- **ENTRIES PROVIDED**
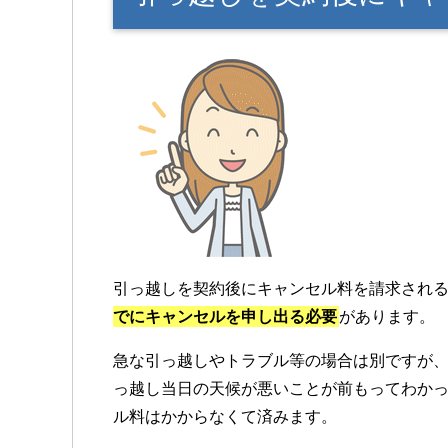
引っ越しを契約後にキャンセル料を請求され
でにキャンセルを申し出る必要
があります。
急な引っ越しやトラブル等の場合は別ですが
っ越し当日の天候が悪いことが前もってわかっ
ル料はかからなくて済みます。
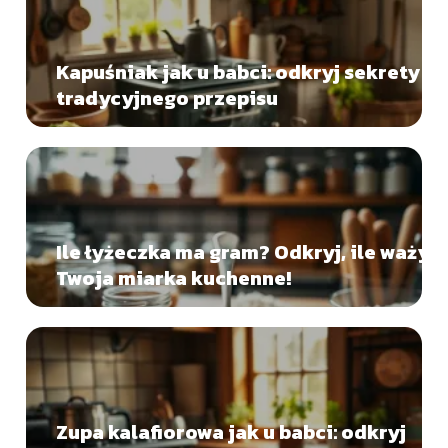
Kapuśniak jak u babci: odkryj sekrety
tradycyjnego przepisu
Ile łyżeczka ma gram? Odkryj, ile waży
Twoja miarka kuchenne!
Zupa kalafiorowa jak u babci: odkryj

- **ABOUT THIS TASK**
Copy every line of the data that holds the string "babci".

- **RESPONSE**
Kapuśniak jak u babci: odkryj sekrety
Zupa kalafiorowa jak u babci: odkryj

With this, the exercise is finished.